PROMPT
Each line below from the one containing "choisissent de le" through the one containing "Ruppis Steckerlfisch – Berlin" should be output exactly as it stands, and no other line should appear.

=== DATA SUPPLIED ===

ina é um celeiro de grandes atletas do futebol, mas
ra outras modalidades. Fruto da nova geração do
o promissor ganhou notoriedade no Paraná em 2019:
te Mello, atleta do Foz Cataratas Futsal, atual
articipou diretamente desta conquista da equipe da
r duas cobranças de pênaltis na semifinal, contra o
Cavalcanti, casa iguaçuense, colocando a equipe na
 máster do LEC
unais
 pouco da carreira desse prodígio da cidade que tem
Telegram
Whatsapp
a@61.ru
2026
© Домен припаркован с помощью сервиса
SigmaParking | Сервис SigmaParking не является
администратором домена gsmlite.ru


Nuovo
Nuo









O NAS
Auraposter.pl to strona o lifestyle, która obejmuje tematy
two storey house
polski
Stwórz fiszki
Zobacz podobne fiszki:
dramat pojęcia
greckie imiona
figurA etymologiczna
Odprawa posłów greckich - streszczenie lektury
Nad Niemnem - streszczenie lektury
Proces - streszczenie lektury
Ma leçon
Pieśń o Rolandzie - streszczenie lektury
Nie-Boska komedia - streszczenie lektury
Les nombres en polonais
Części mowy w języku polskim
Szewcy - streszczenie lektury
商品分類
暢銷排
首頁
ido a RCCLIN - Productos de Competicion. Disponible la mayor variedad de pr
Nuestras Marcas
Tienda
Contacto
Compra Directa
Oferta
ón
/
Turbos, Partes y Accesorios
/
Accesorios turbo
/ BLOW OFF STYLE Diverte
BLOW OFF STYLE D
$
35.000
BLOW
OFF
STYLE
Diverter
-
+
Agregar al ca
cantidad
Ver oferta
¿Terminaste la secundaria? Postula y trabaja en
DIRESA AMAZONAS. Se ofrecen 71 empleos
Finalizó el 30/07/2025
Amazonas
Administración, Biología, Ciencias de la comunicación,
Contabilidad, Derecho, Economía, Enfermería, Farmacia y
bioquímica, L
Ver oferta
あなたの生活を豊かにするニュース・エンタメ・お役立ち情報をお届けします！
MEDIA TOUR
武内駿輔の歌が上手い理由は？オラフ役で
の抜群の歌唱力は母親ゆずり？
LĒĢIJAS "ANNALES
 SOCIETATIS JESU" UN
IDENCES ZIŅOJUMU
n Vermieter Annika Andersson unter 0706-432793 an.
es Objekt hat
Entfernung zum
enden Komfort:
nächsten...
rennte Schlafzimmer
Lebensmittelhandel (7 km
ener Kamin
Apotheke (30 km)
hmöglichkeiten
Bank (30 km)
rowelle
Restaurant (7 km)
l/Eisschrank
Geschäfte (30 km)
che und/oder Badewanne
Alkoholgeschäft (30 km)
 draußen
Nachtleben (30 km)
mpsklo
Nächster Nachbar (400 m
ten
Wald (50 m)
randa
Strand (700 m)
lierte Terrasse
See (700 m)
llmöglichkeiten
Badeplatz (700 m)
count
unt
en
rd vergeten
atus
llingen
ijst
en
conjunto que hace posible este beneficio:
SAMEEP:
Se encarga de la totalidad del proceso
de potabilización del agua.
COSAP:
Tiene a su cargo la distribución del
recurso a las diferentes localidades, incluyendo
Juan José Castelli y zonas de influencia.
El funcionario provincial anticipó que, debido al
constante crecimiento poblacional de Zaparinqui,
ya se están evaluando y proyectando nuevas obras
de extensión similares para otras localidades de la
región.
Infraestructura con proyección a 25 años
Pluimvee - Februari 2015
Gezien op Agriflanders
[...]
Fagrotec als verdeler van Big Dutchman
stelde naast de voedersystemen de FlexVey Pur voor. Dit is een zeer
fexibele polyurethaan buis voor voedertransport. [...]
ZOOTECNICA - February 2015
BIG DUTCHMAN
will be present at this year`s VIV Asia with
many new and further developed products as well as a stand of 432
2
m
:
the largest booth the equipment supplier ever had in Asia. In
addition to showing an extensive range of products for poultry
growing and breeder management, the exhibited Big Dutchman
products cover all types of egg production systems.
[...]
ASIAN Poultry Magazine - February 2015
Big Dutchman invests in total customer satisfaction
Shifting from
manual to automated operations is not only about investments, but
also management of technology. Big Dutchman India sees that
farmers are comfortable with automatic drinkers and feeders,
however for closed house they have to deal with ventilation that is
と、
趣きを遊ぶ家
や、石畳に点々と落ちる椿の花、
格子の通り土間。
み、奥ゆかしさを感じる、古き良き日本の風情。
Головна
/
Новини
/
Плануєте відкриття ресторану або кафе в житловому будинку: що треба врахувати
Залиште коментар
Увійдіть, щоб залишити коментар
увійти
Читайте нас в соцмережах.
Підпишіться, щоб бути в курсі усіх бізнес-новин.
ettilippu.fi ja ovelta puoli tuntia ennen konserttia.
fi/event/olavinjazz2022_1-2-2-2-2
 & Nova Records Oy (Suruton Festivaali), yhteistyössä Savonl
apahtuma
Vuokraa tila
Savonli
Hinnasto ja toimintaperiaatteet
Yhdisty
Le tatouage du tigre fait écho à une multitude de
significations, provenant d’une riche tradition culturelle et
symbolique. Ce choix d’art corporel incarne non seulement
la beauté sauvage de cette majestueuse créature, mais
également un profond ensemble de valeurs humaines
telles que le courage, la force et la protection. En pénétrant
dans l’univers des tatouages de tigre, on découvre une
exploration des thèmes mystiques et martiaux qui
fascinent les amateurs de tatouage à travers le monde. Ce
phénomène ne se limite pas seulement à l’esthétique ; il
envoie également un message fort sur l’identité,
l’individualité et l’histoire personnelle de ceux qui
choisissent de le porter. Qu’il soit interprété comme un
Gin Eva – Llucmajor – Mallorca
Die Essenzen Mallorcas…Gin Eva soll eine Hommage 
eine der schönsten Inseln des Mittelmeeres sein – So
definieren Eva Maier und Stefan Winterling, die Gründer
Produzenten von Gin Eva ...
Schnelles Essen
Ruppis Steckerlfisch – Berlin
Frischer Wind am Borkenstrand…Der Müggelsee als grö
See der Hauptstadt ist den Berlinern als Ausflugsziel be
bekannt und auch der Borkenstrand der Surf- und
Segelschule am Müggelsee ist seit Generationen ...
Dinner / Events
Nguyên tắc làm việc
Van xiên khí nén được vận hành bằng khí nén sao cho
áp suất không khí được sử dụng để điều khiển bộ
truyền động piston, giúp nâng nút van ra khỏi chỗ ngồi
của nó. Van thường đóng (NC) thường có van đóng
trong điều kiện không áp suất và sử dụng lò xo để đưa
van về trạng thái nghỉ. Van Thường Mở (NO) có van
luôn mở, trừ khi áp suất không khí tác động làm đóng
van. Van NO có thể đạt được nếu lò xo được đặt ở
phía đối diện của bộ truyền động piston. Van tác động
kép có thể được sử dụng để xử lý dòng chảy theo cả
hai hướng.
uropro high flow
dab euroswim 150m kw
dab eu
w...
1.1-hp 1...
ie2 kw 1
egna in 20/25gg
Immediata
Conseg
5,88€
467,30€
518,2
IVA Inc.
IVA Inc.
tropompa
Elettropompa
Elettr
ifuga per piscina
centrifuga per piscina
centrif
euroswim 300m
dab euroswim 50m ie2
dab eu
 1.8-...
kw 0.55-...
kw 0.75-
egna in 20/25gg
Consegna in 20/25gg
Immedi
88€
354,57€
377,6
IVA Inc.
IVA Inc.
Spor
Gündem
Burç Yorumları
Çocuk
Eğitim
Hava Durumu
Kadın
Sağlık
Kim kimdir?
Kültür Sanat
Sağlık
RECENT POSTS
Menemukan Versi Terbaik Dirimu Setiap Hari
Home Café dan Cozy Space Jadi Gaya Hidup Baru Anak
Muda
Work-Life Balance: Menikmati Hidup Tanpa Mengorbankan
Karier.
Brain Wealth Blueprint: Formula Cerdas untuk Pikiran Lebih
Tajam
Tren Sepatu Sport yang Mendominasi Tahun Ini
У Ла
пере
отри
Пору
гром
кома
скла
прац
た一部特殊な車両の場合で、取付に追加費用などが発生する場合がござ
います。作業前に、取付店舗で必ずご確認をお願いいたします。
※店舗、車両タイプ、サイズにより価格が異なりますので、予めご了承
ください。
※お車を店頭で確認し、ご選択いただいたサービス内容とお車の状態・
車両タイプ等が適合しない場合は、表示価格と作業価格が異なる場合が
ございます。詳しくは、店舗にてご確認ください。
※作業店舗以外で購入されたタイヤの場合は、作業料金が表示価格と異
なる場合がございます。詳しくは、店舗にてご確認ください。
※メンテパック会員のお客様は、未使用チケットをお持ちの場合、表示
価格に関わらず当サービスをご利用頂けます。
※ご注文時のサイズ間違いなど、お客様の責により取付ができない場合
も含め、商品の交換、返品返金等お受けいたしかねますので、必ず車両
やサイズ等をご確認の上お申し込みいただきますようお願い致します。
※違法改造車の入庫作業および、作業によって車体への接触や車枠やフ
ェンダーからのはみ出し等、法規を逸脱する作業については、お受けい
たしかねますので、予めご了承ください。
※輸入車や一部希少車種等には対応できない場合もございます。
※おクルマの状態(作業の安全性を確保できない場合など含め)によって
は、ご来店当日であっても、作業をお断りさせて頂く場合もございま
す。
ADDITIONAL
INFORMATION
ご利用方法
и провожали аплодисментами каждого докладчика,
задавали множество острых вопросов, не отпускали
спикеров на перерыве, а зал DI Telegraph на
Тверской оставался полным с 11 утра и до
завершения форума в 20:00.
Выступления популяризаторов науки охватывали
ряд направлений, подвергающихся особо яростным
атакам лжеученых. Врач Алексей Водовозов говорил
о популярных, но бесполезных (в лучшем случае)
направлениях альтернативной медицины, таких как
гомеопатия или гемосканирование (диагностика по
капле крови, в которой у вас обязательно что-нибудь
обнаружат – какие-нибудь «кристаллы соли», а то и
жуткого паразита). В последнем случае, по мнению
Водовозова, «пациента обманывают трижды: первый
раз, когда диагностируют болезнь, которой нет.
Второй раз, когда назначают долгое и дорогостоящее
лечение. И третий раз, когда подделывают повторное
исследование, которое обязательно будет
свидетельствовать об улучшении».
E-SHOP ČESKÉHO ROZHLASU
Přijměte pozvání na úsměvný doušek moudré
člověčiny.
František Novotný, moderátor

===

TASK OUTPUT
choisissent de le porter. Qu’il soit interprété comme un
Gin Eva – Llucmajor – Mallorca
Die Essenzen Mallorcas…Gin Eva soll eine Hommage 
eine der schönsten Inseln des Mittelmeeres sein – So
definieren Eva Maier und Stefan Winterling, die Gründer
Produzenten von Gin Eva ...
Schnelles Essen
Ruppis Steckerlfisch – Berlin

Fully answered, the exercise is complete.